In oxygenated tropical waters, wood does not survive. The shipworm bores through hulls, reducing entire fleets to dust within decades. This creates a forensic bias: we only find the "Spikes"—the rare wrecks preserved by catastrophic events that buried them instantly in anoxic mud.

The absence of BC-era wrecks is not proof that trade didn't exist; it is proof that the biological "recycling" mechanism of the ocean is efficient.

2. The Silt-Locked Proof

To find the truth, we must look for the "Cairn Ships"—vessels that sank into low-oxygen silt pockets near river deltas (e.g., the Tana or Pearl River).
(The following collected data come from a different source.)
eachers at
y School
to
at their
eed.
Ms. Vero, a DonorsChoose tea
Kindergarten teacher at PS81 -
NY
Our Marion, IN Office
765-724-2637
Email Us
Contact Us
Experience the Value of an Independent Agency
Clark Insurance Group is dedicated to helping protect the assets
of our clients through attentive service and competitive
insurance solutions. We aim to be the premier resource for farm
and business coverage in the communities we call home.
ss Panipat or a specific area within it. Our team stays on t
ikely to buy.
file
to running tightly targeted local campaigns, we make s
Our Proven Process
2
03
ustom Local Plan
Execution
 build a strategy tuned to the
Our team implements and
FORENSIC NOTE: The Belitung Wreck (9th Century) was preserved by silt. Analysis of its hull timbers identified them as Afzelia, an African hardwood. This proves that Tang Dynasty trade relied on African "Hardware" (hulls) to move Chinese "Software" (ceramics).

3. The Austronesian Circuit

Long before the Silk Road, the "Sewn-Plank" technology of the Austronesians linked the Philippines to India and the Horn of Africa (1st Millennium BC).

This was a "Water-State"—a territory defined by the immutable physics of the Monsoon winds rather than the fickle borders of kings. It was stable, persistent, and largely peaceful.

CONCLUSION: We are looking at a history of "Families having Dinner" that spanned 4,000 years. The shipworm ate the table, but the isotopic traces of the food remain in the soil.